ABOUT ARCHIVE

Atomic Publishing a Static Website

Yes, yes - Static Site Generators are all the rage these days. It seems like there’s (multiple!) options for every language out there (including homegrown options from back in the day).

There’s a bunch of benefits to using them and once you get past thinking you need a “dynamic” site they make perfect sense. I use Metalsmith (NodeJS) for this site and pixls.us. I used Pelican (Python) for gimp.org, and I just got my feet wet with Hugo (Go) for the new digiKam website.

Whichever system you use, the build system normally ends with your website built into a directory. To publish the site you need only transfer that directory of files to your web server. In my case I use rsync to only transfer files (or parts of files) that have changed.

Care should be taken with how the site is updated on the server, though.

Atomicity

The web server has one task: serve requests for files from a directory.

If you simply transfer your files into this directory on the server, there’s a chance that when someone makes a request for a file that it won’t have been uploaded yet, or it might reference a file that no longer exists. This can happen if your transfer takes a little time to do.

One option to mitigate this may be to upload the files to the server in a temporary directory, then simply move them into place. This will be way better than simply transferring into the web directory, but there is still a chance during the move operation for files to be out of sync (particularly for large websites).

We need the operation to be atomic. That is, we want the new site directory to appear to be updated instantaneously to the web server.

Setup

It’s possible to do this but it does require a (just a) little bit of work. I’ll explain the way I do my deployments as an example.

I have my web server serving files from a symlink , public_html. This symlink points to a directory named website-YYYYMMDD/ where the actual files are located.

/home/webserver/
 ├── public_html → website-20170311/
 └── website-20170311/

Updating

Now, I have updated my website and generated a new directory of updated files. I need to get them on the server to update the website!

I want to take advantage of the delta-transfer capabilities of rsync so I need to have a directory on the server to compare it against. As I already mentioned, I don’t want to do this against the live directory, so I will create a copy of it.

Unfortunately, if the site is large it may be prohibitive to create a complete second copy on the server. Luckily for me, the copy command has two options that are really useful here, -a, --archive and -l, --link.

The --archive option will recursively copy all of the SOURCE.

The --link option will create hard links for all of the files (not directories).

This is awesome, because not only does it minimize actual disk usage (you’re really just creating a new link to the same inode) but it’s also really, really fast.

So now there’s a (hard link) copy of the site directory with a new name (website-20170401 in my example):

/home/webserver/
 ├── public_html → website-20170311/
 ├── website-20170311/
 └── website-20170401/

Now I can rsync to the newly copied directory on the server.

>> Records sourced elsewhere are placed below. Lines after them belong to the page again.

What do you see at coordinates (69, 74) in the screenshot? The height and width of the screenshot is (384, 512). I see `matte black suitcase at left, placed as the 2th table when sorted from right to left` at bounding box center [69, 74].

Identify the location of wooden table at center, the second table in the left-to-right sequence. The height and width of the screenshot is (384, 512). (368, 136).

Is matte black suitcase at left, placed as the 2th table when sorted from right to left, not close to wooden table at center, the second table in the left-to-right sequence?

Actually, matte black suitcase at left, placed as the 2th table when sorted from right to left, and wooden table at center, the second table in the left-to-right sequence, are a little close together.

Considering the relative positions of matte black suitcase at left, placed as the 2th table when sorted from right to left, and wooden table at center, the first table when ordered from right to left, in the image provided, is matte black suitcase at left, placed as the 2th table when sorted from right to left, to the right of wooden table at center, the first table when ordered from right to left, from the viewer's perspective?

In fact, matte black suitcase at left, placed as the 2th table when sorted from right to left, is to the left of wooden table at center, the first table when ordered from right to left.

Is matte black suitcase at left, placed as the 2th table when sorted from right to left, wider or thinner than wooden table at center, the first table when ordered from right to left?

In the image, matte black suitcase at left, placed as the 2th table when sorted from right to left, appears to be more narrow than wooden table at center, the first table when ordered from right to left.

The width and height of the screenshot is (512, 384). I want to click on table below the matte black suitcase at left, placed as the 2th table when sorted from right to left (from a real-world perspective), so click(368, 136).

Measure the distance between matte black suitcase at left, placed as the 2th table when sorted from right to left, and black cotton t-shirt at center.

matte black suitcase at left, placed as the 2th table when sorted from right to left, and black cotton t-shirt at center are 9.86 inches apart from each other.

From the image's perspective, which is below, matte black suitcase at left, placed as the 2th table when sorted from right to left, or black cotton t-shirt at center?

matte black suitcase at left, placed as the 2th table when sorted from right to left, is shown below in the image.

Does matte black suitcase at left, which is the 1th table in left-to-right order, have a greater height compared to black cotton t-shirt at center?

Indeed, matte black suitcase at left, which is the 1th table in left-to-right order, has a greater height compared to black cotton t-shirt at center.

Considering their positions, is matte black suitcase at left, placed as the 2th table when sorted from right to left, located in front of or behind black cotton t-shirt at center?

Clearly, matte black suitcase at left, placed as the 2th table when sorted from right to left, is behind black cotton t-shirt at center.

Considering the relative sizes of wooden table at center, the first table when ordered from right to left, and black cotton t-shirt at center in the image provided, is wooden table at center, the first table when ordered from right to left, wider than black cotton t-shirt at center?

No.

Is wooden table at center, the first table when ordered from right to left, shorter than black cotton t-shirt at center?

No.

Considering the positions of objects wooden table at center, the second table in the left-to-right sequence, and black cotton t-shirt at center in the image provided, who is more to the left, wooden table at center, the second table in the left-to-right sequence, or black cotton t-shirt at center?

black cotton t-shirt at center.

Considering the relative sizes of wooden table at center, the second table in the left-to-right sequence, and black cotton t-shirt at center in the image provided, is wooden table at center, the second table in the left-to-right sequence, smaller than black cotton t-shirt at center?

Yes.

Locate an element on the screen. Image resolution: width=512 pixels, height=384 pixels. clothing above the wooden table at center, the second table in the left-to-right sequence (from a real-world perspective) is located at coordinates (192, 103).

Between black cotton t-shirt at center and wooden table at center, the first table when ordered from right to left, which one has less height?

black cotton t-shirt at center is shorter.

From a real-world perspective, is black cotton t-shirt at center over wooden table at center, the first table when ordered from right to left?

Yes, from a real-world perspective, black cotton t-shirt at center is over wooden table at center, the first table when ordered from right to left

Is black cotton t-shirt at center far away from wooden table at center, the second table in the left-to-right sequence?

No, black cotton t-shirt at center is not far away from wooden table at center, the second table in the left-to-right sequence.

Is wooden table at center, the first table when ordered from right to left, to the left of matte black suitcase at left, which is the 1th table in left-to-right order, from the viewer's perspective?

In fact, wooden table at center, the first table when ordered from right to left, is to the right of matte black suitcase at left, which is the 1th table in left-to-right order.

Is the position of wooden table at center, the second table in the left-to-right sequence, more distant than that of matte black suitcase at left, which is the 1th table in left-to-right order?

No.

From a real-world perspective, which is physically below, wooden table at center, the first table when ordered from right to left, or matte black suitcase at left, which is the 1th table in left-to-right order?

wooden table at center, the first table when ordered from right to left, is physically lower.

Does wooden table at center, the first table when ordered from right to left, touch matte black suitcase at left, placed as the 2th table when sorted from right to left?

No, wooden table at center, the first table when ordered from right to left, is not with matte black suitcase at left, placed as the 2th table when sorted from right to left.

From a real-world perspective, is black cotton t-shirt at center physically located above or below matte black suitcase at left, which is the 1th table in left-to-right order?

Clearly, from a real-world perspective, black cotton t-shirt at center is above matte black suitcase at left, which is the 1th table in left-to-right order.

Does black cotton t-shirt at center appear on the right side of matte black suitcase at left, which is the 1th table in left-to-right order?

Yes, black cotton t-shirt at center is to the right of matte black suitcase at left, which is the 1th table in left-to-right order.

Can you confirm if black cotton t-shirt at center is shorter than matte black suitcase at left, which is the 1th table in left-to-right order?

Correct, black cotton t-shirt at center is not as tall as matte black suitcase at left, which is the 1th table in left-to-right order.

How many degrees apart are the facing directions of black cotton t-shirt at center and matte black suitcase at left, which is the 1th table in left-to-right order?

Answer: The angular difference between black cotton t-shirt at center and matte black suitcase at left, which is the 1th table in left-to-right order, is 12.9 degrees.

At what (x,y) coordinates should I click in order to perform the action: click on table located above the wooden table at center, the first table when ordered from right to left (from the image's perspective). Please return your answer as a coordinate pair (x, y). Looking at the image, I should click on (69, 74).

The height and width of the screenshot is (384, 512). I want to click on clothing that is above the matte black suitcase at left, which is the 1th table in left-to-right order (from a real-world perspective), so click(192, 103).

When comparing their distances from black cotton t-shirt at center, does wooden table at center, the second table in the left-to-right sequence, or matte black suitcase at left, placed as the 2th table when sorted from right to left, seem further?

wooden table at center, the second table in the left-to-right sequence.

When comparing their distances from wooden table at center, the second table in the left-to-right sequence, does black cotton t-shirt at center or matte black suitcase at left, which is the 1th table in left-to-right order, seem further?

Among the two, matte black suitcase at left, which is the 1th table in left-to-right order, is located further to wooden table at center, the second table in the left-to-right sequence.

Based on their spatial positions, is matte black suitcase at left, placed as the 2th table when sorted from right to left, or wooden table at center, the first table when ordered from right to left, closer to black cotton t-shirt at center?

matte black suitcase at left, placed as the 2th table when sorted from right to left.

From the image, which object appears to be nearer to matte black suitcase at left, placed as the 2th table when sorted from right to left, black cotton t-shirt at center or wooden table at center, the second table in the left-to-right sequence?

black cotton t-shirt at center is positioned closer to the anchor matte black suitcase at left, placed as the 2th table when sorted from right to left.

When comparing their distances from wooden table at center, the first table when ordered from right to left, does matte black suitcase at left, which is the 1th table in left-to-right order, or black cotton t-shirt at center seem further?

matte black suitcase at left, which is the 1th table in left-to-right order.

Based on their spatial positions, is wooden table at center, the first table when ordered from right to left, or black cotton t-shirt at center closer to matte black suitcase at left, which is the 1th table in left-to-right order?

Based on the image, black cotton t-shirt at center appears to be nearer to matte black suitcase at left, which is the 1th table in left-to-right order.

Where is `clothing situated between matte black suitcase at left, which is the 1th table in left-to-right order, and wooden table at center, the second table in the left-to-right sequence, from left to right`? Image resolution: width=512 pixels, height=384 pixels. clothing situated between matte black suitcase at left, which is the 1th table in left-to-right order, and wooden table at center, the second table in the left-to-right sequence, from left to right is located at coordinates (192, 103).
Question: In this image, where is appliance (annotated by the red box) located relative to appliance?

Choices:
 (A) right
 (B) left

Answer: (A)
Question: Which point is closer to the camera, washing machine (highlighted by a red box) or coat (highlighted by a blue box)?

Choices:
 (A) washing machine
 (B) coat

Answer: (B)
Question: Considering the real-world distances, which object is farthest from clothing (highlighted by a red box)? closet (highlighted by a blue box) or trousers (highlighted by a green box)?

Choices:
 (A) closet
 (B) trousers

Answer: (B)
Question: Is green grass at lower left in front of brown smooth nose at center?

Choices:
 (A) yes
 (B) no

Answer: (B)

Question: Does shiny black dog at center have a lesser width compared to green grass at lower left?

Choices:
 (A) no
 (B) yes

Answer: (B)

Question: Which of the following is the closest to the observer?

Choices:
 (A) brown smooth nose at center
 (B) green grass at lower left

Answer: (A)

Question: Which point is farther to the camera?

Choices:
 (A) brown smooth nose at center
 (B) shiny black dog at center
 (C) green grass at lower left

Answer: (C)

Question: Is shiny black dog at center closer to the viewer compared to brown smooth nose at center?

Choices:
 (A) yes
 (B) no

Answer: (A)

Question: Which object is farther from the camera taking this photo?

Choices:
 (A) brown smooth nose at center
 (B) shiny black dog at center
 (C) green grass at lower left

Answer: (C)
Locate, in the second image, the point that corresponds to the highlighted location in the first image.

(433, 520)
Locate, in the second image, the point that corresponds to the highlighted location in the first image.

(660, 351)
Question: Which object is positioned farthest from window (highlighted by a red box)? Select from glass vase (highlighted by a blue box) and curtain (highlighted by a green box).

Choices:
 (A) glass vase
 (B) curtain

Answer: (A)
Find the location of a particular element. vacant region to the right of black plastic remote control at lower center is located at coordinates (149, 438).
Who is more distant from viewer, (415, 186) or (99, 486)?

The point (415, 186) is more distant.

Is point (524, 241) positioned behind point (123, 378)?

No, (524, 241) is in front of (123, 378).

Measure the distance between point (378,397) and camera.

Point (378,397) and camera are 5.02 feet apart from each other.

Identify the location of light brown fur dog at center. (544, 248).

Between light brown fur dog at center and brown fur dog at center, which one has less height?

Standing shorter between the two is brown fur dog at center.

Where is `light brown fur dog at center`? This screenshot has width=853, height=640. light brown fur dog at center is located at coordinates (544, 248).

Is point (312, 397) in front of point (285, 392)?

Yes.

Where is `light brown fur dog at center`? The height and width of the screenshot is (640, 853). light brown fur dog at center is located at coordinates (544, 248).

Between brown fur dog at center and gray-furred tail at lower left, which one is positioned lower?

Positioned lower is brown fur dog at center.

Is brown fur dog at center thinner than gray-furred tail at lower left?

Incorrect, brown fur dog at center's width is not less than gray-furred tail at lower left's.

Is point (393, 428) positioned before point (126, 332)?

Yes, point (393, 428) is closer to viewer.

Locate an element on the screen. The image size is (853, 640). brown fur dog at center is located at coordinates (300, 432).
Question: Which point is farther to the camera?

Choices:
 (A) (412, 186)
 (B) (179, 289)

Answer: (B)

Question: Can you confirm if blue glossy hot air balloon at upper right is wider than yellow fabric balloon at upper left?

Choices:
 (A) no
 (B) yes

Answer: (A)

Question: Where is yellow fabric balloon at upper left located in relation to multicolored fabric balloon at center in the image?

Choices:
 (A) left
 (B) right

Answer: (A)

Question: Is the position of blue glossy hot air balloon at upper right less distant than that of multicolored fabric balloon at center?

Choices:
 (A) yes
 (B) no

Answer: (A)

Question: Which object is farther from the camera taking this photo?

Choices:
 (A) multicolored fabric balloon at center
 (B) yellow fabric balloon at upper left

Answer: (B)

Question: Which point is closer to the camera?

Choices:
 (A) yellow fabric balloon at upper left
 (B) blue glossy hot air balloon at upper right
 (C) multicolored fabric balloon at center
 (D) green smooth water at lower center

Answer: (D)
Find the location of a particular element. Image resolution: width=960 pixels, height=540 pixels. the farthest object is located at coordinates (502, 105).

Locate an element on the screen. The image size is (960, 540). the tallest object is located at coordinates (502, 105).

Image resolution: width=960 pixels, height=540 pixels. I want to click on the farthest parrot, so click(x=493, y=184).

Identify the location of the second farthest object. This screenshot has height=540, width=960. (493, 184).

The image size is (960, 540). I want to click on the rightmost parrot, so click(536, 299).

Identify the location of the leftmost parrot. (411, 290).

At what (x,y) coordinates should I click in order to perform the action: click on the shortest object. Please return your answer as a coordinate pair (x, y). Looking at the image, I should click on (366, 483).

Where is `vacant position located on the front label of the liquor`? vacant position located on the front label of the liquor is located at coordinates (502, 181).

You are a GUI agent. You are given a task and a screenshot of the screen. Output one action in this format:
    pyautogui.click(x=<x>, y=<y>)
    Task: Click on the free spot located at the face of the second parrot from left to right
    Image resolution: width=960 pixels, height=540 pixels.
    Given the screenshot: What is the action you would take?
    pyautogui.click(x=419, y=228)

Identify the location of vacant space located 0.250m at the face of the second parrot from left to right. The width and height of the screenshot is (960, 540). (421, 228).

“But wait!” you’ll say, “If you change a hard linked file, it will update everywhere!”

This is true. Normally, if you modify a file that is hard linked then all other files that point to that same inode will see the update. Except that rsync will actually unlink the file for you before overwriting the data (please test this on your own system). (If there’s no change then nothing is done.)

Now I have a directory on my web server that contains all of my new changes and updates. To make the new changes live on the website I just need to point the symlink public_html to the new directory.

This can be accomplished atomically by creating a new symlink pointing to the new directory and then renaming it over the old symlink. (Using ln -snf newlink currentlink actually does an unlink, then creates a new link - so not atomic…)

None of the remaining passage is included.